** EXTRACTED INFORMATION follows **

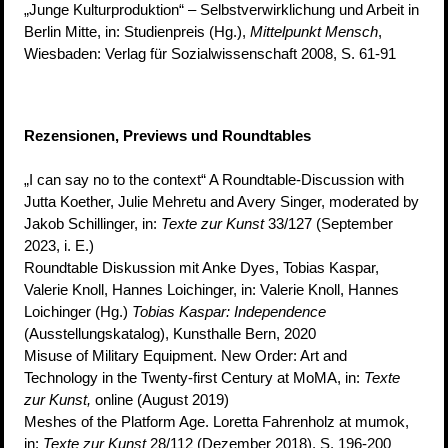
„Junge Kulturproduktion“ – Selbstverwirklichung und Arbeit in
Berlin Mitte, in: Studienpreis (Hg.),
Mittelpunkt Mensch
,
Wiesbaden: Verlag für Sozialwissenschaft 2008, S. 61-91
Rezensionen, Previews und Roundtables
„I can say no to the context“ A Roundtable-Discussion with
Jutta Koether, Julie Mehretu and Avery Singer, moderated by
Jakob Schillinger, in:
Texte zur Kunst
33/127 (September
2023, i. E.)
Roundtable Diskussion mit Anke Dyes, Tobias Kaspar,
Valerie Knoll, Hannes Loichinger, in: Valerie Knoll, Hannes
Loichinger (Hg.)
Tobias Kaspar: Independence
(Ausstellungskatalog), Kunsthalle Bern, 2020
Misuse of Military Equipment. New Order: Art and
Technology in the Twenty-first Century at MoMA, in:
Texte
zur Kunst,
online (August 2019)
Meshes of the Platform Age. Loretta Fahrenholz at mumok,
in:
Texte zur Kunst
28/112 (Dezember 2018), S. 196-200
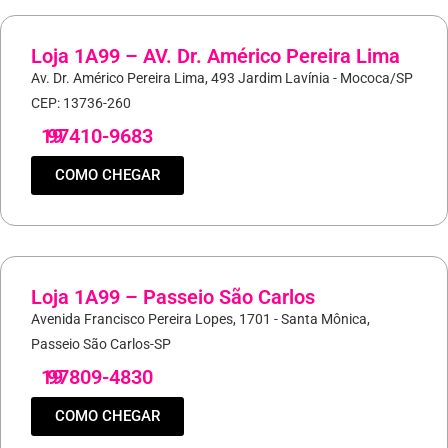
Loja 1A99 – AV. Dr. Américo Pereira Lima
Av. Dr. Américo Pereira Lima, 493 Jardim Lavínia - Mococa/SP
CEP: 13736-260
19
97410-9683
COMO CHEGAR
Loja 1A99 – Passeio São Carlos
Avenida Francisco Pereira Lopes, 1701 - Santa Mônica,
Passeio São Carlos-SP
19
97809-4830
COMO CHEGAR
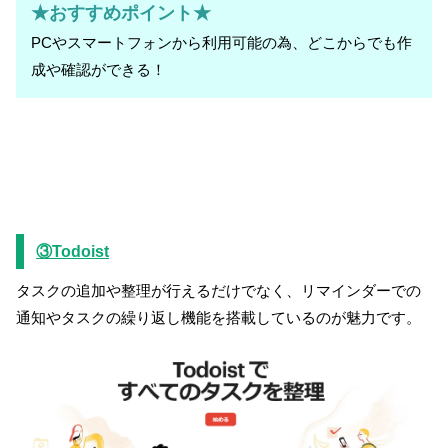
★おすすめポイント★
PCやスマートフォンから利用可能の為、どこからでも作
成や確認ができる！
③Todoist
タスクの追加や整理が行えるだけでなく、リマインダーでの
通知やタスクの繰り返し機能を搭載しているのが魅力です。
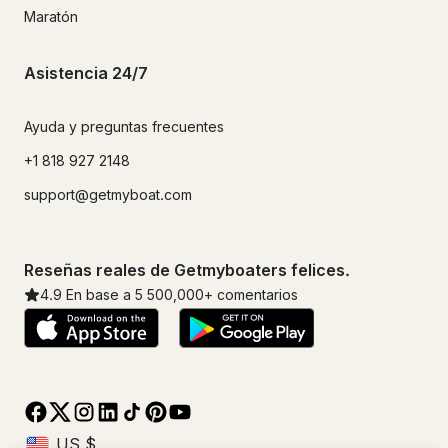
Maratón
Asistencia 24/7
Ayuda y preguntas frecuentes
+1 818 927 2148
support@getmyboat.com
Reseñas reales de Getmyboaters felices.
4.9
En base a 5
500,000
+ comentarios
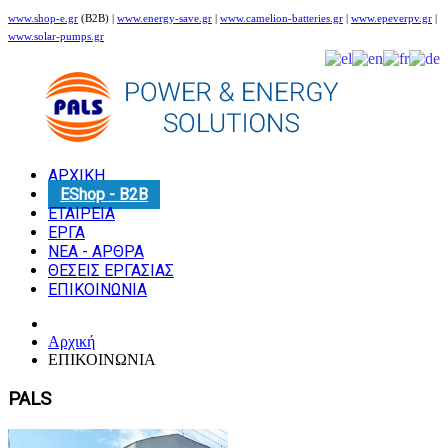
www.shop-e.gr
(B2B) |
www.energy-save.gr
|
www.camelion-batteries.gr
|
www.epeverpv.gr
|
www.solar-pumps.gr
ΑΡΧΙΚΗ
EShop - B2B
ΕΤΑΙΡΕΙΑ
ΕΡΓΑ
ΝΕΑ - ΑΡΘΡΑ
ΘΕΣΕΙΣ ΕΡΓΑΣΙΑΣ
ΕΠΙΚΟΙΝΩΝΙΑ
Αρχική
ΕΠΙΚΟΙΝΩΝΙΑ
PALS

** End of EXTRACTED INFORMATION **

THE PROBLEM:
As you output the material, omit the pictures but alter nothing else.

ANSWER SPACE:
„Junge Kulturproduktion“ – Selbstverwirklichung und Arbeit in
Berlin Mitte, in: Studienpreis (Hg.),
Mittelpunkt Mensch
,
Wiesbaden: Verlag für Sozialwissenschaft 2008, S. 61-91
Rezensionen, Previews und Roundtables
„I can say no to the context“ A Roundtable-Discussion with
Jutta Koether, Julie Mehretu and Avery Singer, moderated by
Jakob Schillinger, in:
Texte zur Kunst
33/127 (September
2023, i. E.)
Roundtable Diskussion mit Anke Dyes, Tobias Kaspar,
Valerie Knoll, Hannes Loichinger, in: Valerie Knoll, Hannes
Loichinger (Hg.)
Tobias Kaspar: Independence
(Ausstellungskatalog), Kunsthalle Bern, 2020
Misuse of Military Equipment. New Order: Art and
Technology in the Twenty-first Century at MoMA, in:
Texte
zur Kunst,
online (August 2019)
Meshes of the Platform Age. Loretta Fahrenholz at mumok,
in:
Texte zur Kunst
28/112 (Dezember 2018), S. 196-200
Loja 1A99 – AV. Dr. Américo Pereira Lima
Av. Dr. Américo Pereira Lima, 493 Jardim Lavínia - Mococa/SP
CEP: 13736-260
19
97410-9683
COMO CHEGAR
Loja 1A99 – Passeio São Carlos
Avenida Francisco Pereira Lopes, 1701 - Santa Mônica,
Passeio São Carlos-SP
19
97809-4830
COMO CHEGAR
★おすすめポイント★
PCやスマートフォンから利用可能の為、どこからでも作
成や確認ができる！
③Todoist
タスクの追加や整理が行えるだけでなく、リマインダーでの
通知やタスクの繰り返し機能を搭載しているのが魅力です。
Maratón
Asistencia 24/7
Ayuda y preguntas frecuentes
+1 818 927 2148
support@getmyboat.com
Reseñas reales de Getmyboaters felices.
4.9
En base a 5
500,000
+ comentarios
www.shop-e.gr
(B2B) |
www.energy-save.gr
|
www.camelion-batteries.gr
|
www.epeverpv.gr
|
www.solar-pumps.gr
ΑΡΧΙΚΗ
EShop - B2B
ΕΤΑΙΡΕΙΑ
ΕΡΓΑ
ΝΕΑ - ΑΡΘΡΑ
ΘΕΣΕΙΣ ΕΡΓΑΣΙΑΣ
ΕΠΙΚΟΙΝΩΝΙΑ
Αρχική
ΕΠΙΚΟΙΝΩΝΙΑ
PALS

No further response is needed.